His mother was a singer and entertainer who worked with a big orchestra. When he was 7, she wanted me and my brothers to perform at the Apollo Theater in New York for an amateur show. After the Apollo show, his father bought him a bass guitar, which Stevenson later switched to a six-string guitar. It was these instruments that helped him to write songs.
After spending his formative years recording doo-wop and gospel music, he joined Tamla/Motown in 1959. He was head of the A&R department there during the company's "glory" years of the mid-1960s when artists such as the Supremes, Marvin Gaye, the Temptations, Four Tops, Stevie Wonder, and Martha & the Vandellas came to the fore. Stevenson was also responsible for organizing and establishing the company's in-house studio band, the Funk Brothers. He wrote and produced many hit records for Motown, some with co-writer and producer Sylvia Moy. They included "Dancing in the Street," which he co-wrote with Hunter and Marvin Gaye; "It Takes Two" (Gaye and Weston).
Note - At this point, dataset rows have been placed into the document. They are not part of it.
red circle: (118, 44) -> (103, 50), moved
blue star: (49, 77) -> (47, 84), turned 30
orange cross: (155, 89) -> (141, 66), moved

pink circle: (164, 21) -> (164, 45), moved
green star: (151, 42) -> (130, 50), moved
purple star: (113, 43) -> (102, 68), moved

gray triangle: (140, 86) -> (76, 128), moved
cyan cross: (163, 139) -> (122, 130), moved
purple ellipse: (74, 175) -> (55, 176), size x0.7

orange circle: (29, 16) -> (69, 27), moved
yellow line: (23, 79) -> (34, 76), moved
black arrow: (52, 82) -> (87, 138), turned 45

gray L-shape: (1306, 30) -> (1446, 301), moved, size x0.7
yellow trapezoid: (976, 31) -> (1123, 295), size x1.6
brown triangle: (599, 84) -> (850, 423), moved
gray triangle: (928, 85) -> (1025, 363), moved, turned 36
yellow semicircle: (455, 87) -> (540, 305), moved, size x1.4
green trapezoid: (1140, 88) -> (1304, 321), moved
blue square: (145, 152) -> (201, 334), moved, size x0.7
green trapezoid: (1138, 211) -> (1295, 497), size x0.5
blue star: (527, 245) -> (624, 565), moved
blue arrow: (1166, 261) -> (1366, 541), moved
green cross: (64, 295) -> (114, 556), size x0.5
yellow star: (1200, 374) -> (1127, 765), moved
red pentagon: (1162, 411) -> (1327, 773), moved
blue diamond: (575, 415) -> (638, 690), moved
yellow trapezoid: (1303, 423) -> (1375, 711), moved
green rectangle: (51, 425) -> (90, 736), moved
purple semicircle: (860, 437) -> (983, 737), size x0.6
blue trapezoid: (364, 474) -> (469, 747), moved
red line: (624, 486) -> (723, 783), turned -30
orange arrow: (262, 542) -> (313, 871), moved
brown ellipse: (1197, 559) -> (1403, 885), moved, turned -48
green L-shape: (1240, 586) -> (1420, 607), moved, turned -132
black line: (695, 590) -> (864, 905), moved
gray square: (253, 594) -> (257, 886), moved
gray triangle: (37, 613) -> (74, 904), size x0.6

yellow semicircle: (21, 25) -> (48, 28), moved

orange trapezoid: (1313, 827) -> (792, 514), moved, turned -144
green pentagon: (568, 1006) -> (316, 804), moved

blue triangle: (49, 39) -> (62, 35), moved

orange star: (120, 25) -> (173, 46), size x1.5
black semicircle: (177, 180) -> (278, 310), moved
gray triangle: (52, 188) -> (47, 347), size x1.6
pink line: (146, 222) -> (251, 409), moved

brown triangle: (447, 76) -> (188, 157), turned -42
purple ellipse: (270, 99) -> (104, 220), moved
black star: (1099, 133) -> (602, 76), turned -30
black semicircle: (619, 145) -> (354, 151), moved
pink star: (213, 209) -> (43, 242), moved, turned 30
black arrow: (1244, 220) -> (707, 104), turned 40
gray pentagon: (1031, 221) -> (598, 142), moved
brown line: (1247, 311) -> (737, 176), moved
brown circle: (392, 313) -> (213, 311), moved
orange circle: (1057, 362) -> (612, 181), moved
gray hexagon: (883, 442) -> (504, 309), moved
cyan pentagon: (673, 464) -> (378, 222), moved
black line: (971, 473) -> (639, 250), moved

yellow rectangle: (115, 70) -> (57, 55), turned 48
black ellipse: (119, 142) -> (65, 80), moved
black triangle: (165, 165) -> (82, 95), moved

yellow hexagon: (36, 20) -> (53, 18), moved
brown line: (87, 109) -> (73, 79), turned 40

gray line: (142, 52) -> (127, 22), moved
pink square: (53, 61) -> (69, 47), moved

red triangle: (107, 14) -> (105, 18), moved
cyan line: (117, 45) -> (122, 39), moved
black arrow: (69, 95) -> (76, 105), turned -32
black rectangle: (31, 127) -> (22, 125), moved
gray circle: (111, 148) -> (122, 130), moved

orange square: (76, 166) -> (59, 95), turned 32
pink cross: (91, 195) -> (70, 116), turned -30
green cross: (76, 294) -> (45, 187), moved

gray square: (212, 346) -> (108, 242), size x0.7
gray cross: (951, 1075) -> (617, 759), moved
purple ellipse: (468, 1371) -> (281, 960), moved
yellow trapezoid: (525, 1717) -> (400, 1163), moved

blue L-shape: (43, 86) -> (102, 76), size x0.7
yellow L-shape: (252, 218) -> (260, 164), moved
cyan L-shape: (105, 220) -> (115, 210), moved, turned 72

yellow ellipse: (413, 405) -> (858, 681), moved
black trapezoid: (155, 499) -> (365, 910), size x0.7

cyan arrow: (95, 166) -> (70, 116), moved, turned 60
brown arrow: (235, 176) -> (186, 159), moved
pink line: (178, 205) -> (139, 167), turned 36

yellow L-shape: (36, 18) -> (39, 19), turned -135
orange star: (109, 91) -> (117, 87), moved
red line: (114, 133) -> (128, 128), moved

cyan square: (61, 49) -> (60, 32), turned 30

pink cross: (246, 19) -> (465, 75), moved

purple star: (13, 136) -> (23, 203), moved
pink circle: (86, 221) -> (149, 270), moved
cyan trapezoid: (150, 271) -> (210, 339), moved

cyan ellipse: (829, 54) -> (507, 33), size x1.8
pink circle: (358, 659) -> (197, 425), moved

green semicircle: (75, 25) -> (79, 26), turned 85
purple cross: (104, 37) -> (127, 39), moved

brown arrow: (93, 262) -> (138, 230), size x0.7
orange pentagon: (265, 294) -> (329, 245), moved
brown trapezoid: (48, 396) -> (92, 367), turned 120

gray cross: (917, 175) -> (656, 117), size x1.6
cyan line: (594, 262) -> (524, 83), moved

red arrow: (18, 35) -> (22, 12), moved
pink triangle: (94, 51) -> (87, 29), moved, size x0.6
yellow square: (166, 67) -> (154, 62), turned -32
He wrote "Ask the Lonely" for the Four Tops; Jimmy Ruffin's "What Becomes of the Brokenhearted" (produced), "My Baby Loves Me" (Martha & the Vandellas), "Uptight (Everything's Alright)" (produced) for Stevie Wonder and Gaye's first hit, "Stubborn Kind of Fellow ."He also wrote "Devil with the Blue Dress On" in 1964 with Shorty Long, which became a hit for Mitch Ryder and the Detroit Wheels in 1966. He also wrote under the pseudonym Avery Vandenburg for Jobete's Stein & Van Stock publishing subsidiary.
In 1969, he founded a label called People Records, which recorded Kim Weston and other acts such as Hodges, James & Smith, but the label dissolved around the time James Brown's unrelated label of the same name was founded in 1971. He headed Venture Records in 1969, with a brief to develop their share of the soul and rhythm and blues market, continuing in this role until the mid-1970s. He owned another California label, Raintree, releasing a single by Willard King in 1975. In recent years, Stevenson discovered and produced the R&B female artist Jaisun for an album that reached No. 1 in major breakout markets.
Still, he has largely been involved in producing stage musicals. The latter include Swann, Showgirls, Wings and Things, The Gospel Truth, TKO, and Chocolate City. He got married to Michelle Stevenson, his wife November 11, 2021.